SUPPLIED ENTRIES
•••

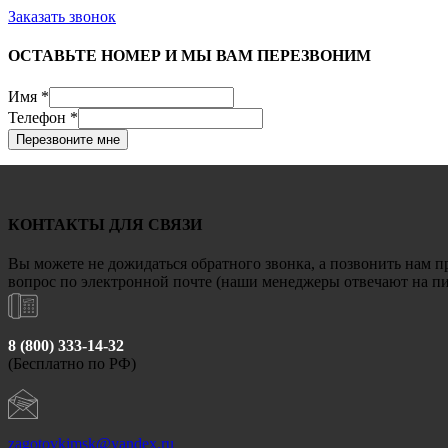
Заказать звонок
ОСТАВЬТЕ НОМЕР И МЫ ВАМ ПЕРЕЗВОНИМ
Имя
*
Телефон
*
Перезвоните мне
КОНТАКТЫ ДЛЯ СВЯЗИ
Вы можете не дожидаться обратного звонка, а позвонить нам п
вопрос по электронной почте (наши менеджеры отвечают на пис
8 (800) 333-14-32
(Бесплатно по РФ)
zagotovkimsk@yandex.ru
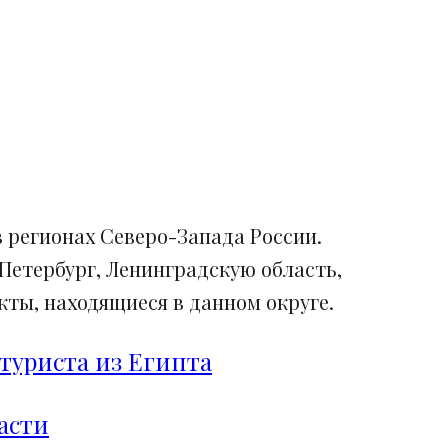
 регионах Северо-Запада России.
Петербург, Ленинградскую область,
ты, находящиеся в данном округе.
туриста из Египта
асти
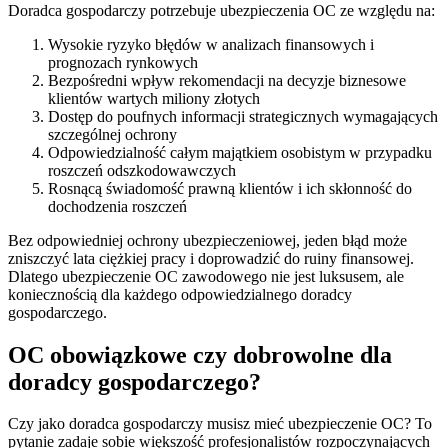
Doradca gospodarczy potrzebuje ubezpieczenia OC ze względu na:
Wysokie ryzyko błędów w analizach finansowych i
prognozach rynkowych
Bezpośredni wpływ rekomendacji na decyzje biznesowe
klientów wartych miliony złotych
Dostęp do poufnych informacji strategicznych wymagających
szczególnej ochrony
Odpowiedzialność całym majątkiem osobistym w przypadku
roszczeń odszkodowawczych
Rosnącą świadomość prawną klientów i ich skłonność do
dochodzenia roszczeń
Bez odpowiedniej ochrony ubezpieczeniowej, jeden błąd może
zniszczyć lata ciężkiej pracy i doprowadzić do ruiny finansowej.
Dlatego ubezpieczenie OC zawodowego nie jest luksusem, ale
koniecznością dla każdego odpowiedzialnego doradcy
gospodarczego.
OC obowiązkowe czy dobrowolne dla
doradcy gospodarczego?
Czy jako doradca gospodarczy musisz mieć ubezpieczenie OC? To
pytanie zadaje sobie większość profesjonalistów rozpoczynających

•••

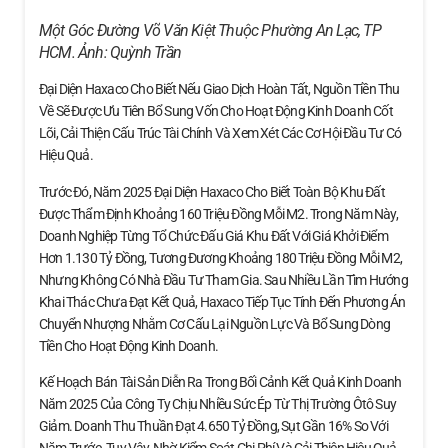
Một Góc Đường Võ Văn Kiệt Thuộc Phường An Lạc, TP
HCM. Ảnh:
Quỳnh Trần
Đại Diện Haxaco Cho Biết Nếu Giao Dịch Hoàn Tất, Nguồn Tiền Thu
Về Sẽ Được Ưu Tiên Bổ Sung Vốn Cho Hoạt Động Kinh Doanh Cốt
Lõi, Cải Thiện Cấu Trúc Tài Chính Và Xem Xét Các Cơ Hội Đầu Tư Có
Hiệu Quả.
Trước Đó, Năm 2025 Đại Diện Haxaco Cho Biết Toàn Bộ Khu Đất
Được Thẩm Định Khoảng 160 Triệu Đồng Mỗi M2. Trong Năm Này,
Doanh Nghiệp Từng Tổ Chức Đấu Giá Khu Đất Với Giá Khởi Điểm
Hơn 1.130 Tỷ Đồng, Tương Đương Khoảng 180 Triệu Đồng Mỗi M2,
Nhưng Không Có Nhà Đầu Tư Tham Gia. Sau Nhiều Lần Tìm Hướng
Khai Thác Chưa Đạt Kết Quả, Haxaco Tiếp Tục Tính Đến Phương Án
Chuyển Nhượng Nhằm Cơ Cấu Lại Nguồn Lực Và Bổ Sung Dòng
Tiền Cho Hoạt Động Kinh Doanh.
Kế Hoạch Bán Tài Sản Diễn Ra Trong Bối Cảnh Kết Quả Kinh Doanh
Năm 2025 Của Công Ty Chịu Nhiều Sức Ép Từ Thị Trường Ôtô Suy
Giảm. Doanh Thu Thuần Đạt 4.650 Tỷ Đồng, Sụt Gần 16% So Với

•••

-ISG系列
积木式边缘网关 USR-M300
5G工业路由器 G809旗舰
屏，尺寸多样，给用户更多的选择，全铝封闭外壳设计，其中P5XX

•••

PROBLEM TO WORK ON
Output the lines above between the one holding "Wysokie ryzyko błędów" and the one holding "pytanie zadaje sobie", inclusive, with nothing before or after them.

ANSWER SECTION
Wysokie ryzyko błędów w analizach finansowych i
prognozach rynkowych
Bezpośredni wpływ rekomendacji na decyzje biznesowe
klientów wartych miliony złotych
Dostęp do poufnych informacji strategicznych wymagających
szczególnej ochrony
Odpowiedzialność całym majątkiem osobistym w przypadku
roszczeń odszkodowawczych
Rosnącą świadomość prawną klientów i ich skłonność do
dochodzenia roszczeń
Bez odpowiedniej ochrony ubezpieczeniowej, jeden błąd może
zniszczyć lata ciężkiej pracy i doprowadzić do ruiny finansowej.
Dlatego ubezpieczenie OC zawodowego nie jest luksusem, ale
koniecznością dla każdego odpowiedzialnego doradcy
gospodarczego.
OC obowiązkowe czy dobrowolne dla
doradcy gospodarczego?
Czy jako doradca gospodarczy musisz mieć ubezpieczenie OC? To
pytanie zadaje sobie większość profesjonalistów rozpoczynających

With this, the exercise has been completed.